Jessica Spence, PhD scholar from the UQ School of Psychology, spoke to The Academic Times about meta-analysis that examined children's linguistic-based social preferences.
Young children respond best to other people who speak with the same accent, dialect or language as themselves, even if they grow up multilingual and exposed to a diverse language environment, according to a new meta-analysis of international studies.
In a paper published in Child Development, researchers conducted the first meta-analysis of literature on infants and children's linguistic-based preferences, encompassing 38 studies. The authors found that infants and children overall prefer to engage with peers and adults who speak and sound like they do from early in their development, which was consistent with the majority of prior research.
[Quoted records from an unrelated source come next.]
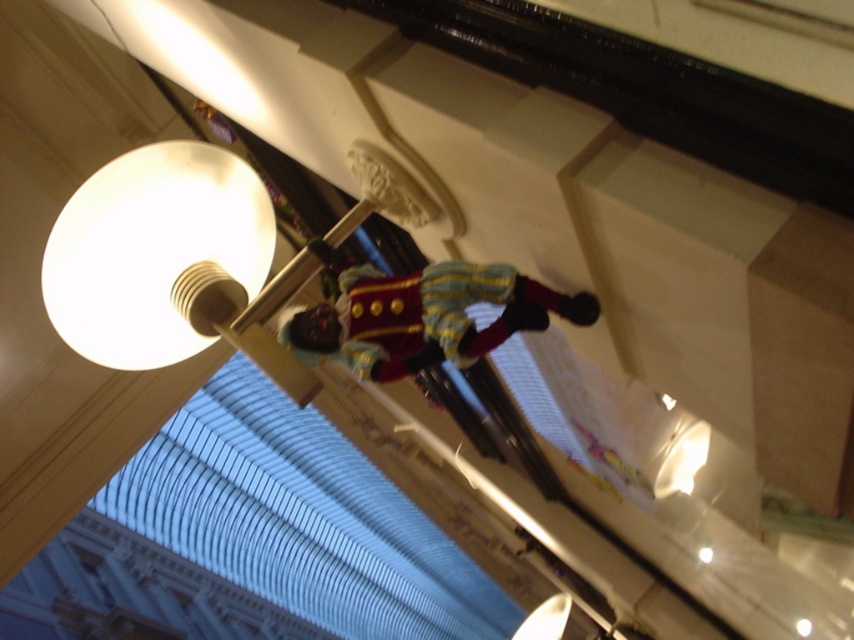 Question: Which of the following is the farthest from the observer?

Choices:
 (A) (150, 276)
 (B) (347, 349)

Answer: (B)

Question: Among these objects, which one is farthest from the camera?

Choices:
 (A) white matte lamp at upper left
 (B) velvet gold-trimmed toy soldier at center

Answer: (B)

Question: Which of the following is the closest to the observer?

Choices:
 (A) white matte lamp at upper left
 (B) velvet gold-trimmed toy soldier at center

Answer: (A)

Question: Is white matte lamp at upper left bigger than velvet gold-trimmed toy soldier at center?

Choices:
 (A) no
 (B) yes

Answer: (A)

Question: Can you confirm if white matte lamp at upper left is thinner than velvet gold-trimmed toy soldier at center?

Choices:
 (A) no
 (B) yes

Answer: (B)

Question: Is white matte lamp at upper left thinner than velvet gold-trimmed toy soldier at center?

Choices:
 (A) no
 (B) yes

Answer: (B) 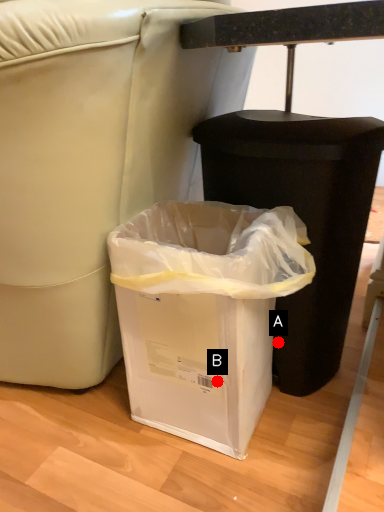 Question: Two points are circled on the image, labeled by A and B beside each circle. Which point is farther to the camera?

Choices:
 (A) A is further
 (B) B is further

Answer: (A) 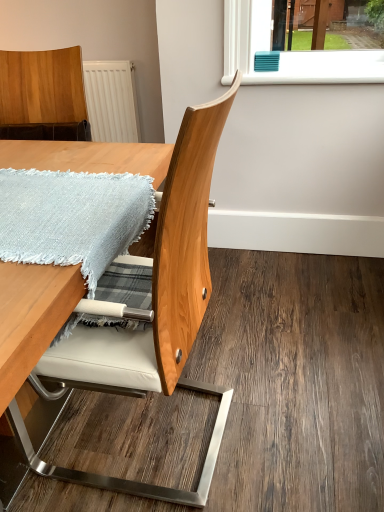 Question: Is wooden table at center to the left of wooden chair at center from the viewer's perspective?

Choices:
 (A) yes
 (B) no

Answer: (A)

Question: Is wooden table at center further to the viewer compared to wooden chair at center?

Choices:
 (A) no
 (B) yes

Answer: (A)

Question: Does wooden table at center have a greater height compared to wooden chair at center?

Choices:
 (A) yes
 (B) no

Answer: (B)

Question: Does wooden table at center turn towards wooden chair at center?

Choices:
 (A) yes
 (B) no

Answer: (B)

Question: From a real-world perspective, is wooden table at center beneath wooden chair at center?

Choices:
 (A) no
 (B) yes

Answer: (B)

Question: From the image's perspective, is light blue woven blanket at lower left positioned above or below wooden table at center?

Choices:
 (A) below
 (B) above

Answer: (B)

Question: Considering the positions of point (145, 199) and point (9, 280), is point (145, 199) closer or farther from the camera than point (9, 280)?

Choices:
 (A) farther
 (B) closer

Answer: (A)

Question: Is light blue woven blanket at lower left bigger or smaller than wooden table at center?

Choices:
 (A) small
 (B) big

Answer: (A)

Question: In the image, is light blue woven blanket at lower left on the left side or the right side of wooden table at center?

Choices:
 (A) right
 (B) left

Answer: (A)

Question: Looking at the image, does white plastic window sill at upper center seem bigger or smaller compared to wooden chair at center?

Choices:
 (A) small
 (B) big

Answer: (A)

Question: From a real-world perspective, is white plastic window sill at upper center above or below wooden chair at center?

Choices:
 (A) above
 (B) below

Answer: (A)

Question: In terms of width, does white plastic window sill at upper center look wider or thinner when compared to wooden chair at center?

Choices:
 (A) wide
 (B) thin

Answer: (B)

Question: Considering their positions, is white plastic window sill at upper center located in front of or behind wooden chair at center?

Choices:
 (A) front
 (B) behind

Answer: (B)

Question: Considering the relative positions of white plastic window sill at upper center and light blue woven blanket at lower left in the image provided, is white plastic window sill at upper center to the left or to the right of light blue woven blanket at lower left?

Choices:
 (A) left
 (B) right

Answer: (B)

Question: Is point (380, 76) positioned closer to the camera than point (26, 223)?

Choices:
 (A) closer
 (B) farther

Answer: (B) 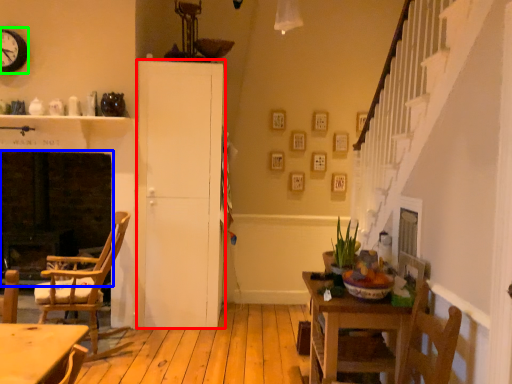 Question: Which object is the closest to the cabinetry (highlighted by a red box)? Choose among these: fireplace (highlighted by a blue box) or clock (highlighted by a green box).

Choices:
 (A) fireplace
 (B) clock

Answer: (A)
Jessica Spence, a PhD candidate at The University of Queensland and lead author of the paper, told The Academic Times that children who grow up only speaking one language in relatively homogenous, Western cultures are usually the ones thought to have biases about accents and dialects.
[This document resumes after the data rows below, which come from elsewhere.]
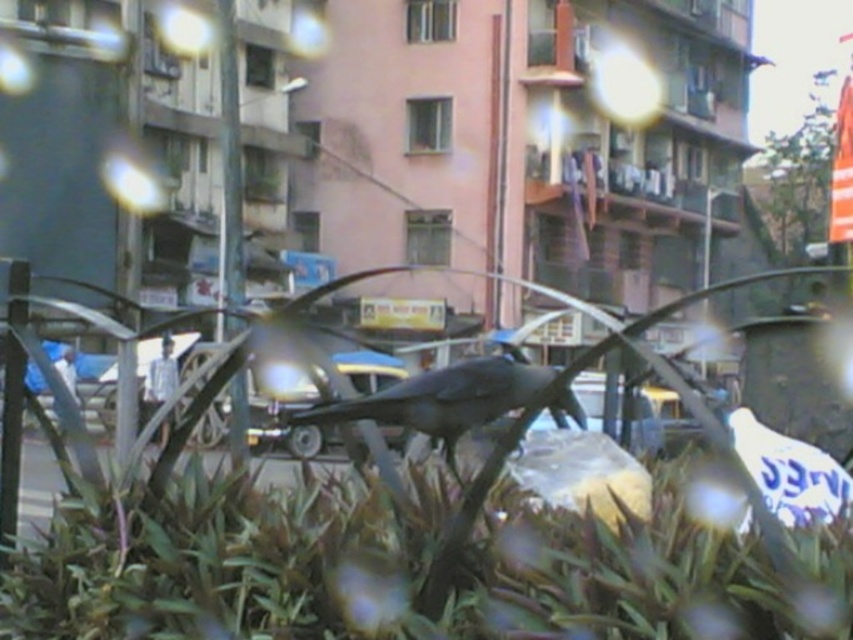 You are a birdwatcher trying to observe the shiny black bird at center. There is a green leafy plant at center below it. Can you confirm if the bird is perched above the plant?

The green leafy plant at center is positioned under the shiny black bird at center, so yes, the bird is perched above the plant.

You are a photographer trying to capture a clear shot of the shiny black bird at center. However, the green leafy plant at center is in the way. Can you adjust your position to avoid the plant while still keeping the bird in the frame?

The green leafy plant at center is positioned on the left side of the shiny black bird at center. Therefore, moving to the right side of the current position would allow you to avoid the plant while keeping the bird in the frame.

You are a photographer trying to capture a clear shot of the shiny black bird at center and the green leafy plant at center. Considering the blurred effect from the textured surface, which object would be easier to focus on and why?

The shiny black bird at center would be easier to focus on because it is positioned centrally and has darker, more defined features compared to the green leafy plant at center, which is much taller and might be more affected by the blurred texture. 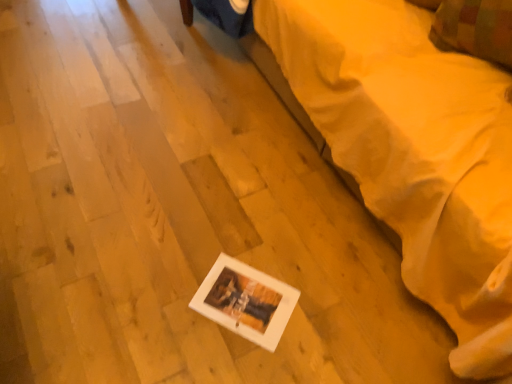 Where is `plaid fabric pillow at upper right`? The image size is (512, 384). plaid fabric pillow at upper right is located at coordinates (475, 29).

The image size is (512, 384). What do you see at coordinates (475, 29) in the screenshot?
I see `plaid fabric pillow at upper right` at bounding box center [475, 29].

Locate an element on the screen. white matte picture frame at lower center is located at coordinates (414, 152).

The width and height of the screenshot is (512, 384). What do you see at coordinates (414, 152) in the screenshot?
I see `white matte picture frame at lower center` at bounding box center [414, 152].

Where is `plaid fabric pillow at upper right`? This screenshot has height=384, width=512. plaid fabric pillow at upper right is located at coordinates (475, 29).

Considering the positions of objects plaid fabric pillow at upper right and white matte picture frame at lower center in the image provided, who is more to the right, plaid fabric pillow at upper right or white matte picture frame at lower center?

plaid fabric pillow at upper right.

Is plaid fabric pillow at upper right further to camera compared to white matte picture frame at lower center?

Yes, it is behind white matte picture frame at lower center.

Considering the points (449, 26) and (426, 101), which point is in front, point (449, 26) or point (426, 101)?

The point (426, 101) is in front.

From the image's perspective, does plaid fabric pillow at upper right appear lower than white matte picture frame at lower center?

No, from the image's perspective, plaid fabric pillow at upper right is not beneath white matte picture frame at lower center.

From a real-world perspective, who is located higher, plaid fabric pillow at upper right or white matte picture frame at lower center?

plaid fabric pillow at upper right.

Is plaid fabric pillow at upper right thinner than white matte picture frame at lower center?

Yes.

Which of these two, plaid fabric pillow at upper right or white matte picture frame at lower center, stands shorter?

plaid fabric pillow at upper right is shorter.

Is plaid fabric pillow at upper right smaller than white matte picture frame at lower center?

Yes, plaid fabric pillow at upper right is smaller than white matte picture frame at lower center.

Consider the image. Would you say plaid fabric pillow at upper right is outside white matte picture frame at lower center?

That's incorrect, plaid fabric pillow at upper right is not completely outside white matte picture frame at lower center.

Is plaid fabric pillow at upper right directly adjacent to white matte picture frame at lower center?

They are not placed beside each other.

Is plaid fabric pillow at upper right facing away from white matte picture frame at lower center?

Correct, plaid fabric pillow at upper right is looking away from white matte picture frame at lower center.

What's the angular difference between plaid fabric pillow at upper right and white matte picture frame at lower center's facing directions?

25.2 degrees.

How much distance is there between plaid fabric pillow at upper right and white matte picture frame at lower center?

plaid fabric pillow at upper right is 32.57 centimeters from white matte picture frame at lower center.

Where is `pillow above the white matte picture frame at lower center (from a real-world perspective)`? The image size is (512, 384). pillow above the white matte picture frame at lower center (from a real-world perspective) is located at coordinates (475, 29).

Does white matte picture frame at lower center appear on the left side of plaid fabric pillow at upper right?

Correct, you'll find white matte picture frame at lower center to the left of plaid fabric pillow at upper right.

Is white matte picture frame at lower center in front of or behind plaid fabric pillow at upper right in the image?

In the image, white matte picture frame at lower center appears in front of plaid fabric pillow at upper right.

Is point (455, 84) positioned behind point (470, 46)?

No, it is not.

From the image's perspective, which is above, white matte picture frame at lower center or plaid fabric pillow at upper right?

plaid fabric pillow at upper right.

From a real-world perspective, does white matte picture frame at lower center sit lower than plaid fabric pillow at upper right?

Indeed, from a real-world perspective, white matte picture frame at lower center is positioned beneath plaid fabric pillow at upper right.

Looking at this image, between white matte picture frame at lower center and plaid fabric pillow at upper right, which one has larger width?

white matte picture frame at lower center is wider.

Can you confirm if white matte picture frame at lower center is taller than plaid fabric pillow at upper right?

Indeed, white matte picture frame at lower center has a greater height compared to plaid fabric pillow at upper right.

Is white matte picture frame at lower center bigger than plaid fabric pillow at upper right?

Yes, white matte picture frame at lower center is bigger than plaid fabric pillow at upper right.

Would you say white matte picture frame at lower center is inside or outside plaid fabric pillow at upper right?

white matte picture frame at lower center is spatially situated outside plaid fabric pillow at upper right.

Are white matte picture frame at lower center and plaid fabric pillow at upper right located far from each other?

That's not correct — white matte picture frame at lower center is a little close to plaid fabric pillow at upper right.

Is white matte picture frame at lower center aimed at plaid fabric pillow at upper right?

Yes.

How different are the orientations of white matte picture frame at lower center and plaid fabric pillow at upper right in degrees?

The angle between the facing direction of white matte picture frame at lower center and the facing direction of plaid fabric pillow at upper right is 25.2 degrees.

This screenshot has height=384, width=512. I want to click on pillow above the white matte picture frame at lower center (from the image's perspective), so click(475, 29).

The width and height of the screenshot is (512, 384). I want to click on pillow that appears above the white matte picture frame at lower center (from a real-world perspective), so click(475, 29).

You are a GUI agent. You are given a task and a screenshot of the screen. Output one action in this format:
    pyautogui.click(x=<x>, y=<y>)
    Task: Click on the pillow lying on the right of white matte picture frame at lower center
    
    Given the screenshot: What is the action you would take?
    475,29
But Spence was motivated to investigate whether children from all cultural and linguistic backgrounds exhibit preferences for those who speak like them, and she ultimately determined that bilingual children displayed just as much preference for speakers of their own linguistic variety as monolingual children did, if not more.
Bilingualism likely affects children's social preferences by allowing them to identify with multiple linguistic-based in-groups, and fostering opportunities for them to become accepting of people in other social groups, according to the paper.
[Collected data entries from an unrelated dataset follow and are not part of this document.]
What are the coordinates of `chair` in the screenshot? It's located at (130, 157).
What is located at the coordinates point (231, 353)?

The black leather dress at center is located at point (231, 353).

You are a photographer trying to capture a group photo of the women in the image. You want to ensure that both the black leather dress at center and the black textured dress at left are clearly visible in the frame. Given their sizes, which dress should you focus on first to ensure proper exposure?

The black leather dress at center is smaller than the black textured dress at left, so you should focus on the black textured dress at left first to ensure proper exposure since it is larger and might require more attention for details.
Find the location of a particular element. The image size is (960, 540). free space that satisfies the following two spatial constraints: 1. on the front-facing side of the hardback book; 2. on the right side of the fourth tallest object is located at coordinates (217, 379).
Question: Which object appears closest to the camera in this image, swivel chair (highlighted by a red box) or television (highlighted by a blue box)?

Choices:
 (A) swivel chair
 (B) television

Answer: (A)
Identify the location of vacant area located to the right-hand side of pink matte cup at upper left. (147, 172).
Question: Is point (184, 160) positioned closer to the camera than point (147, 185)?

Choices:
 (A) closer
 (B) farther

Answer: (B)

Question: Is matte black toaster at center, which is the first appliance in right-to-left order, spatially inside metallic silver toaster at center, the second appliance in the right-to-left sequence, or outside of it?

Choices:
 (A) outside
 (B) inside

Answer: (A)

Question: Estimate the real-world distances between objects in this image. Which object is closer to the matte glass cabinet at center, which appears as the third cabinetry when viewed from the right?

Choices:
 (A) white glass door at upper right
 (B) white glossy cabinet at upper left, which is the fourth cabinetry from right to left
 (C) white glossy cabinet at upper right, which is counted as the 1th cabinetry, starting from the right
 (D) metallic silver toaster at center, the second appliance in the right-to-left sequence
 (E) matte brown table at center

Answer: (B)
"In particular, switching between two languages facilitates exposure to different cultural worlds, leaving bilinguals better equipped than monolinguals to understand individuals of diverse social groups and to cope with differences," the authors said.
But when choosing between native and non-native speakers, both monolingual and bilingual children in the analysed studies displayed significant native-speaker preference; and this effect appeared to be stronger for bilingual children.